Danish food and agricultural exports to Britain could fall by almost 50 percent after Brexit even if Britain agrees a free trade deal with the European Union, a study commissioned by the Danish government found. Britain is an important destination for Danish agricultural and food products like bacon and butter and Denmark exports more than 12 billion Danish crowns ($1.8 billion) of agri-food products to Britain each year, according to the report. The study by University of Copenhagen researchers for the Ministry of Environment and Food, found the “best case scenario” with a free trade agreement between the block and UK, would see Danish food exports to Britain fall by as much as 48 percent. In a situation where Britain fails to strike a deal on a new relationship with the EU and comes under World Trade Organisation rules, the decline in exports could be as much as 79 percent.

Source: Yahoo News


9. World’s largest food awards move judging panel from UK to Ireland to avoid Brexit red tape

The Great Taste awards are a British success story – the world’s largest food awards, celebrating the best products on the planet. But new post-Brexit import controls have forced the organisers to hold a judging panel outside the UK for the first time in the awards’ 30-year history.

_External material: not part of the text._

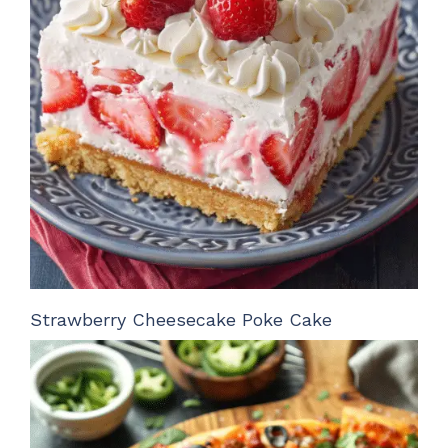
Strawberry Cheesecake Poke Cake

On Sunday, judges from the Guild of Fine Foods panel will travel to County Tipperary in Ireland to spend three days tasting products that have become much harder to bring to the UK.

Since January, anyone sending meat, dairy or fish products to the UK has to find a vet to fill out a seven-page form showing that the product is disease-free. And since April, exporters have also had to pay a fee of £29 for each product, whether it’s a container full of Irish beef or a single packet of Tayto cheese and onion crisps, unless they are for personal use. This includes the 13,672 samples sent to the Great Taste judges from 115 countries.

Source: The Guardian


10. CV manufacturing records best year to date since 2010 despite April fall

UK commercial vehicle (CV) manufacturing fell by -19.9% in April, the second consecutive monthly decline, with 8,413 vans, trucks, taxis, buses and coaches rolling off factory lines, according to the latest figures published today by the Society of Motor Manufacturers and Traders (SMMT). Despite this fall, CV production output is up a staggering 289.1% on the same period in 2019 – given investment and an uncharacteristically low April in 2019 with model changeovers at major production plants.1

Production for export declined by -24.1% in April, with 5,601 units making their way to global markets to represent two thirds (66.6%) of vehicles produced in the month. The domestic market also saw a fall, albeit at a smaller rate of -9.9%, or just 310 units, on a year ago. April’s decline reflects some temporary supply chain shortages and normalisation of the market following high levels of pent-up demand post-Covid.